Histoire de mettre toute mon écriture à jour, je me suis couché beaucoup trop tard pour la journée qui nous attend demain. Au moins, je quitte pour le Pamir l’esprit libéré! Enfin, je n’aurais qu’à me tracasser de mécanique…

Camp dans la montagne – Osh, Kirghizistan

  • Date : 26 septembre
  • Départ : 11h00
  • Arrivée : 23h30
  • Température : soleil
  • Route : 2 voies, de bonne qualité générale

Cliquez pour plus de détails

La nuit n’a pas été de tout repos. J’étais assez isolé avec ma couverture et mon sac de couchage, mais dès que bougeais et me retrouvait à découvert, le froid me réveillait. Il faudra que je repense mon système. Dès que le soleil s’est levé, la température s’est remise à monter et c’est pas un temps frais et agréable que nous avons déjeuné et remballé le camp.

La route, ça se partage!

Tout allait pour le mieux, le paysage était magnifique et nous roulions à bon allure. Dans un tournant, un automobiliste nous signale de ses phares : attention police! Tout de suite après, la vitesse permise chute à 60 et rapidement nous obtempérons. Voyant notre plaque, le policier derrière le radar nous indique à la dernière minute de nous ranger. Je sors du véhicule et marche à sa rencontre. Celui-ci m’indique que nous roulions à 73, ce qui était complètement faux. Il me demande si je parle anglais. Je lui répond que non. Russe? non plus. Seulement français. Quand même, il me tend un cartable avec un message écrit dans la langue de Shakespeare. Le message est clair, mais je feigne de ne pas le comprendre: il m’informe que j’ai commis une infraction routière et que je dois laisser mon permis à l’agent. Une fois que j’aurai payé l’amende (de plus de 150$ imaginez) à une banque, la police me renverra mon permis à mon domicile. Justement me suis-je dit, j’ai une belle copie plastifiée de mon permis dans mon porte monnaie justement pour ce genre d’occasions.

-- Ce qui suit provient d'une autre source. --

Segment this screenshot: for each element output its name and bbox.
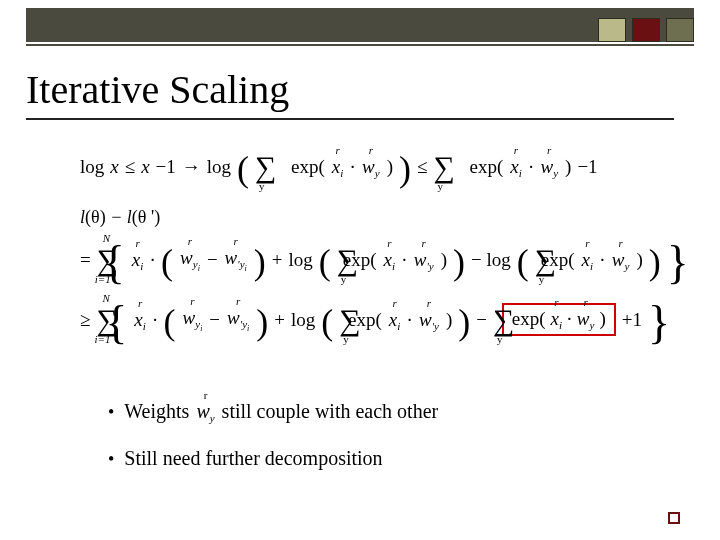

S’il veulent me la prendre, ce ne sera pas une grosse perte, mais comme l’amende n’était aucunement justifiée j’allais me défendre. Manifestement, ces policiers ne s’attendaient qu’à un pot-de-vin, car il arrêtaient systématiquement tous les véhicules qui passaient.

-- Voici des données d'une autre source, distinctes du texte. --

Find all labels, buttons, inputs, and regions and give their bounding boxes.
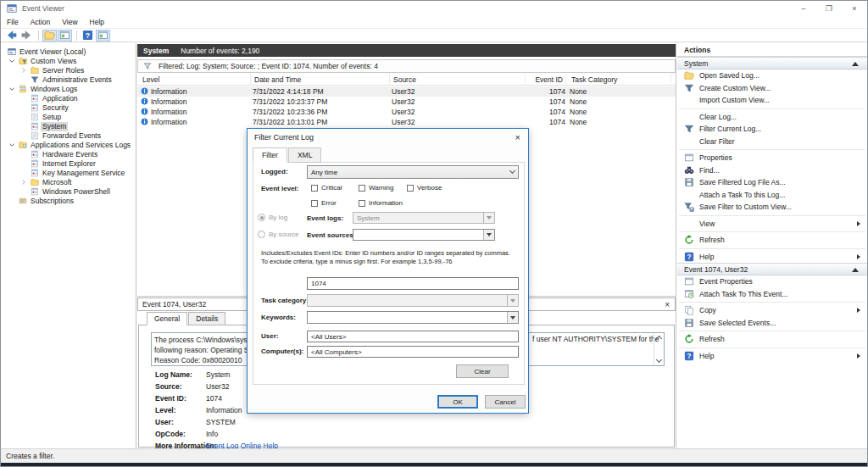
action-clear-filter[interactable]: Clear Filter [677,136,867,148]
tree-item-windows-logs[interactable]: Windows Logs [3,85,136,94]
checkbox-warning[interactable]: Warning [359,184,394,192]
detail-close-icon[interactable]: × [665,300,670,309]
dropdown-button[interactable] [483,230,494,240]
by-log-radio[interactable]: By log [258,214,287,221]
action-open-saved-log[interactable]: Open Saved Log... [677,69,867,82]
tree-item-setup[interactable]: Setup [3,113,136,122]
tab-filter[interactable]: Filter [253,147,287,163]
action-properties[interactable]: Properties [677,152,867,164]
chev-expanded-icon[interactable] [8,85,16,93]
tree-item-forwarded-events[interactable]: Forwarded Events [3,131,136,141]
tree-item-hardware-events[interactable]: Hardware Events [3,150,136,159]
action-view[interactable]: View [677,218,867,231]
event-row-1[interactable]: Information7/31/2022 4:14:18 PMUser32107… [137,86,676,97]
cancel-button[interactable]: Cancel [485,395,526,409]
action-refresh-event[interactable]: Refresh [677,333,867,346]
tree-item-administrative-events[interactable]: Administrative Events [3,75,136,85]
tree-item-event-viewer-local[interactable]: Event Viewer (Local) [3,47,136,57]
action-refresh[interactable]: Refresh [677,234,867,247]
chev-collapsed-icon[interactable] [19,66,28,75]
tree-item-applications-and-services-logs[interactable]: Applications and Services Logs [3,141,136,150]
tree-item-windows-powershell[interactable]: Windows PowerShell [3,187,136,197]
event-row-2[interactable]: Information7/31/2022 10:23:37 PMUser3210… [137,97,676,107]
tree-item-microsoft[interactable]: Microsoft [3,178,136,187]
action-filter-current-log[interactable]: Filter Current Log... [677,123,867,136]
checkbox-critical[interactable]: Critical [311,184,342,192]
forward-button[interactable] [19,30,34,42]
dropdown-button[interactable] [507,312,518,323]
checkbox-box[interactable] [407,185,414,192]
clear-button[interactable]: Clear [456,364,509,378]
event-row-3[interactable]: Information7/31/2022 10:23:36 PMUser3210… [137,107,676,117]
maximize-button[interactable]: ❐ [816,1,842,16]
message-scrollbar[interactable] [654,333,664,365]
tab-xml[interactable]: XML [288,147,321,163]
action-save-selected-events-event[interactable]: Save Selected Events... [677,317,867,330]
task-category-dropdown[interactable] [307,294,519,307]
event-row-4[interactable]: Information7/31/2022 10:13:01 PMUser3210… [137,117,676,127]
scroll-up-icon[interactable] [656,336,662,342]
computers-input[interactable]: <All Computers> [307,346,519,358]
action-event-properties-event[interactable]: Event Properties [677,275,867,288]
ok-button[interactable]: OK [437,395,478,409]
action-attach-task-to-this-event-event[interactable]: Attach Task To This Event... [677,288,867,301]
action-attach-a-task-to-this-log[interactable]: Attach a Task To this Log... [677,189,867,202]
user-input[interactable]: <All Users> [307,331,519,342]
column-header-event-id[interactable]: Event ID [526,74,566,86]
show-console-tree-button[interactable] [58,30,72,42]
chev-expanded-icon[interactable] [8,141,16,149]
action-import-custom-view[interactable]: Import Custom View... [677,94,867,107]
scroll-down-icon[interactable] [656,357,662,363]
chev-expanded-icon[interactable] [8,57,16,65]
column-header-source[interactable]: Source [390,74,526,86]
action-create-custom-view[interactable]: Create Custom View... [677,82,867,95]
checkbox-verbose[interactable]: Verbose [407,184,442,192]
tree-item-server-roles[interactable]: Server Roles [3,66,136,75]
dialog-close-icon[interactable]: × [515,132,520,142]
dropdown-button[interactable] [507,295,518,306]
show-action-pane-button[interactable] [96,30,110,42]
menu-help[interactable]: Help [84,18,110,26]
menu-view[interactable]: View [56,18,83,26]
action-clear-log[interactable]: Clear Log... [677,111,867,124]
checkbox-box[interactable] [359,185,365,192]
checkbox-box[interactable] [311,200,318,207]
keywords-dropdown[interactable] [307,311,519,324]
menu-action[interactable]: Action [25,18,57,26]
tree-item-subscriptions[interactable]: Subscriptions [3,197,136,206]
open-saved-log-button[interactable] [42,30,57,42]
tab-details[interactable]: Details [188,312,225,325]
checkbox-information[interactable]: Information [359,199,403,207]
dropdown-button[interactable] [483,213,494,223]
menu-file[interactable]: File [1,18,25,26]
action-section-system[interactable]: System [677,57,867,69]
by-source-radio[interactable]: By source [258,231,299,238]
chev-collapsed-icon[interactable] [19,178,28,186]
action-find[interactable]: Find... [677,164,867,177]
checkbox-box[interactable] [359,200,365,207]
column-header-date-and-time[interactable]: Date and Time [251,74,390,86]
tree-item-key-management-service[interactable]: Key Management Service [3,169,136,178]
tree-item-system[interactable]: System [3,122,136,131]
tree-item-internet-explorer[interactable]: Internet Explorer [3,159,136,169]
help-button[interactable]: ? [81,30,95,42]
event-sources-dropdown[interactable] [353,229,495,241]
table-column-header[interactable]: LevelDate and TimeSourceEvent IDTask Cat… [137,74,676,86]
action-help-event[interactable]: ?Help [677,350,867,363]
checkbox-error[interactable]: Error [311,199,337,207]
action-help[interactable]: ?Help [677,251,867,264]
back-button[interactable] [4,30,19,42]
logged-combobox[interactable]: Any time [307,165,519,179]
tree-item-custom-views[interactable]: Custom Views [3,57,136,66]
action-copy-event[interactable]: Copy [677,304,867,317]
action-save-filter-to-custom-view[interactable]: Save Filter to Custom View... [677,201,867,214]
action-save-filtered-log-file-as[interactable]: Save Filtered Log File As... [677,176,867,189]
action-section-event-1074-user32[interactable]: Event 1074, User32 [677,263,867,275]
tree-item-security[interactable]: Security [3,103,136,113]
event-ids-input[interactable]: 1074 [307,277,519,290]
column-header-level[interactable]: Level [139,74,251,86]
tab-general[interactable]: General [147,312,187,325]
minimize-button[interactable]: – [791,1,816,16]
checkbox-box[interactable] [311,185,318,192]
close-button[interactable]: × [842,1,867,16]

Fort de mes altercations avec la police Kazakhe, je leur ai donné tellement de fil à retordre qu’ils nous ont finalement laissés partir indemnes. J’ai commencé par encenser le Kirghizistan, après je leur ai dit que j’allais au Tadjikistan et que j’avais besoin de mon permis. Mon passeport? À l’ambassade pour un visa que j’allais ramasser à Osh. Mes lunettes de soleil Made in Italy? Je ne comprend pas. Tiens, l’amende venait de se convertir en une somme trois fois moindre payable sur le champ. C’est dommage par contre, j’avais dépensé tout mon argent kirghize pour de l’essence (juste au moment ou j’écris ces lignes, un pneu vient d’exploser, super!) J’avais quelques tengues. Vous voulez 10000? Ah non, il ne me reste que 500. Des euros? Plus rien. S’il vous plaît laissez-moi partir, je vous jure qu’à l’avenir je serais très respectueux des limites de vitesse. Exaspérés, ils ont finalement lâché le morceau. Victoire!

Ouch!

Deux heures de belle route de montagne plus tard, nous nous sommes arrêtés dans une halte avec pont pour manger et réviser la réparation de la ligne d’échappement qui recommençait à cogner contre la carrosserie. Ceci fait, le trajet s’est déroulé sans accrocs jusqu’à ce que vers 21h20 et à 50 kilomètres de notre destination, d’importantes vibrations venant de l’arrière se font entendre (et sentir!) Audrey nous arrête aussitôt sur le bord de la route et l’on se rend compte qu’un pneu s’est complètement déchiré. Décidément, ces routes sont un enfer pour la pneumatique. Une vis s’est logée dans le pneu et ce dernier s’est désoufflé trop vite pour nous nous en rendions compte. Une autre course à faire à Osh! Arrivé là, il nous a fallu galérer un peu pour trouver un hostel mais finalement, nous avons trouvé quelque chose de convenable. Une fois les affaires déposées, nous sommes sortis nous récompenser de bonne cuisine kirghize, similaire à celle du Kazakhstan, mais avec sa petite touche et plus variée.